Hopefully it gives you some ideas. Good luck learning your system(s).
- Check out the source code and look at how the codebase is laid out. i.e., the directory names. This often gives me an understanding of what is vendor code or third-party dependencies, test, and 'core' source code.
- How to build the product, and what artifacts are produced. This will tell you a lot about where to start looking.
- Take a small bug where further information is requested to help triage/solve the bug. This could be reproducing the issue by clicking around or performing a workflow by issuing commands, or rooting through logs and database entries to ascertain the state of the system. This is often an instructive exercise because it requires that you understand how the system is deployed, which is always a good thing to know, and how to troubleshoot an area that you know little about, which you will often be called upon to do. Reading the logs gives you a pretty good idea of the system initialization sequence, particularly in a cloud product. Ditto with looking at the core metrics or example traces of the system. Traces, if available, instantly lay bare a 30000 ft view of the system before you.

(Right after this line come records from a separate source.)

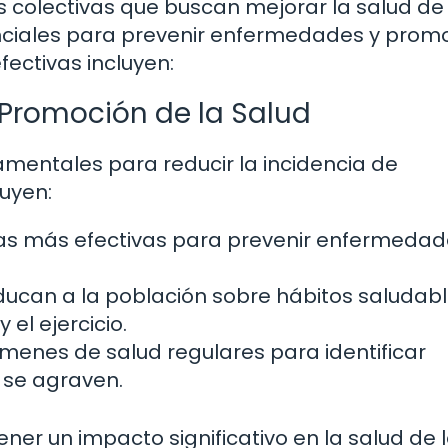
es colectivas que buscan mejorar la salud de
nciales para prevenir enfermedades y promo
fectivas incluyen:
 Promoción de la Salud
mentales para reducir la incidencia de
uyen:
as más efectivas para prevenir enfermedad
ucan a la población sobre hábitos saludabl
el ejercicio.
menes de salud regulares para identificar
 se agraven.
er un impacto significativo en la salud de 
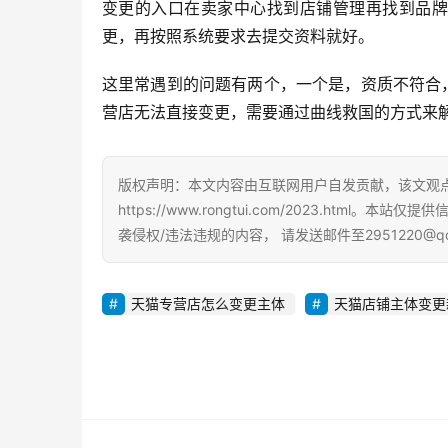
变更的入口在卖家中心找到店铺管理再找到品牌
更，再按照系统要求去提交资料就好。
这里常遇到的问题有两个，一个是，资质不符合
营店无法直接变更，需要通过曲线救国的方式来
版权声明：本文内容由互联网用户自发贡献，该文观
https://www.rongtui.com/2023.h
袭侵权/违法违规的内容， 请发送邮件至2951220@
天猫专营店怎么变更主体
天猫店铺主体变更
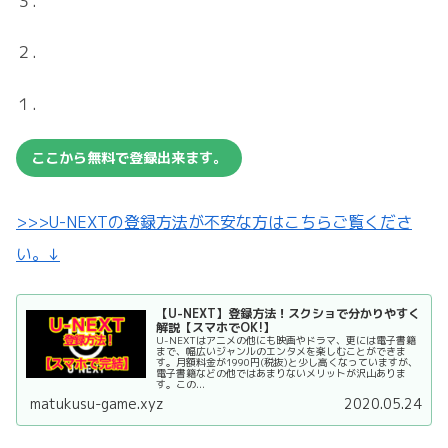
３.
２.
１.
ここから無料で登録出来ます。
>>>U-NEXTの登録方法が不安な方はこちらご覧くださ
い。↓
【U-NEXT】登録方法！スクショで分かりやすく
解説【スマホでOK!】
U-NEXTはアニメの他にも映画やドラマ、更には電子書籍
まで、幅広いジャンルのエンタメを楽しむことができま
す。月額料金が1990円(税抜)と少し高くなっていますが、
電子書籍などの他ではあまりないメリットが沢山ありま
す。この...
matukusu-game.xyz
2020.05.24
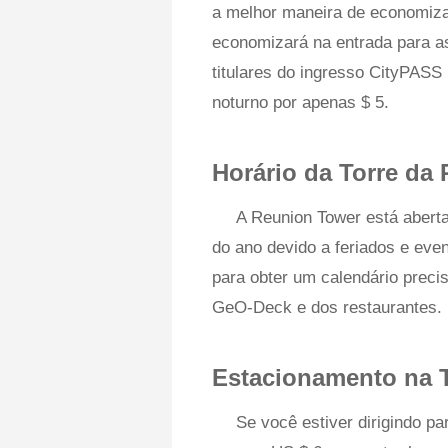
a melhor maneira de economiza
economizará na entrada para as
titulares do ingresso CityPASS
noturno por apenas $ 5.
Horário da Torre da
A Reunion Tower está aberta
do ano devido a feriados e even
para obter um calendário precis
GeO-Deck e dos restaurantes.
Estacionamento na 
Se você estiver dirigindo p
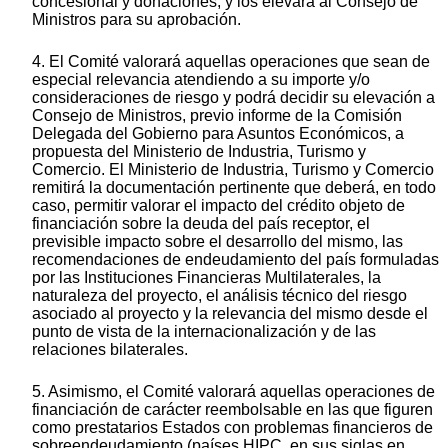
concesional y donaciones, y los elevará al Consejo de
Ministros para su aprobación.
4. El Comité valorará aquellas operaciones que sean de
especial relevancia atendiendo a su importe y/o
consideraciones de riesgo y podrá decidir su elevación a
Consejo de Ministros, previo informe de la Comisión
Delegada del Gobierno para Asuntos Económicos, a
propuesta del Ministerio de Industria, Turismo y
Comercio. El Ministerio de Industria, Turismo y Comercio
remitirá la documentación pertinente que deberá, en todo
caso, permitir valorar el impacto del crédito objeto de
financiación sobre la deuda del país receptor, el
previsible impacto sobre el desarrollo del mismo, las
recomendaciones de endeudamiento del país formuladas
por las Instituciones Financieras Multilaterales, la
naturaleza del proyecto, el análisis técnico del riesgo
asociado al proyecto y la relevancia del mismo desde el
punto de vista de la internacionalización y de las
relaciones bilaterales.
5. Asimismo, el Comité valorará aquellas operaciones de
financiación de carácter reembolsable en las que figuren
como prestatarios Estados con problemas financieros de
sobreendeudamiento (países HIPC, en sus siglas en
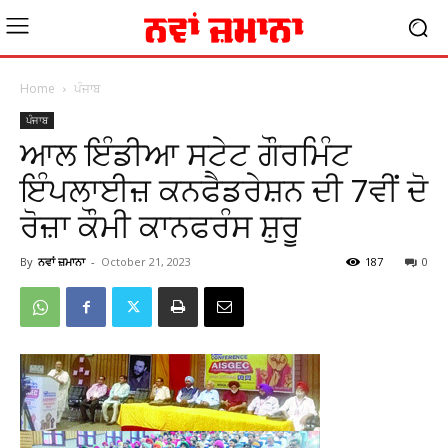
Home
ਪੰਜਾਬ
ਪੰਜਾਬ
ਆਲ ਇੰਡੀਆ ਸਟੇਟ ਗੌਰਮਿੰਟ
ਇੰਪਲਾਈਜ਼ ਕਨਫੈਡਰੇਸ਼ਨ ਦੀ 7ਵੀਂ ਦੋ
ਰੋਜ਼ਾ ਕੌਮੀ ਕਾਨਫਰੰਸ ਸ਼ੁਰੂ
By
ਨਵਾਂ ਜ਼ਮਾਨਾ
-
October 21, 2023
187
0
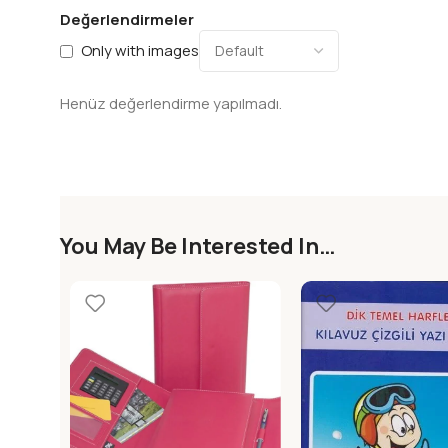
Değerlendirmeler
Only with images
Henüz değerlendirme yapılmadı.
You May Be Interested In…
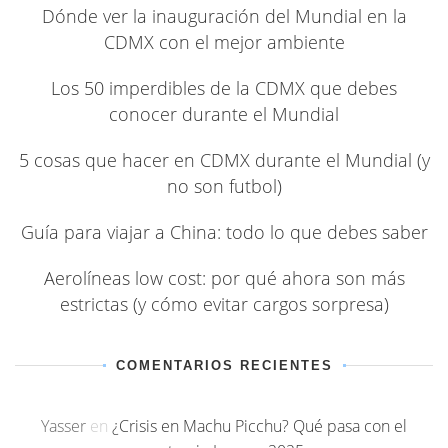
Dónde ver la inauguración del Mundial en la
CDMX con el mejor ambiente
Los 50 imperdibles de la CDMX que debes
conocer durante el Mundial
5 cosas que hacer en CDMX durante el Mundial (y
no son futbol)
Guía para viajar a China: todo lo que debes saber
Aerolíneas low cost: por qué ahora son más
estrictas (y cómo evitar cargos sorpresa)
COMENTARIOS RECIENTES
Yasser
en
¿Crisis en Machu Picchu? Qué pasa con el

- For web apps, the router file. There is usually a file that contains various route definitions and the entrypoints to them. This is a great start for figuring out what links to what. Something basic like a simple GET of a collection or a health check is a great way to get your feet wet.
- For web apps and others that use a database, the database schema. Often I just do a COUNT(*) of tables and look at the schema tables that contain the largest number of entries.
- Unit Tests. For a particular functional area, these are an excellent aid to understanding what the expectations are and how they are tested. I also write unit tests for areas that do not have them as a way to get familiar with the codebase.
- Results of Smoke Test and Integration Test runs. These often give you a bigger picture idea of what the system does in relation to others that surround it, and the major 'compartments' of the system as it were.
- Fixing bugs of varying complexity. This is an excellent way to instantly get familiar with building, testing, code reviewing, and putting through standard precommit testing your change. The change itself is incidental; the things that you learn during this process will help you get productive quickly.
- Writing small features that are very self-contained and interact with one or two areas of the system. This helps you understand a few system areas inside-out, and you can slowly grow your understanding of the system by doing features that touch newer areas that you'd like to know.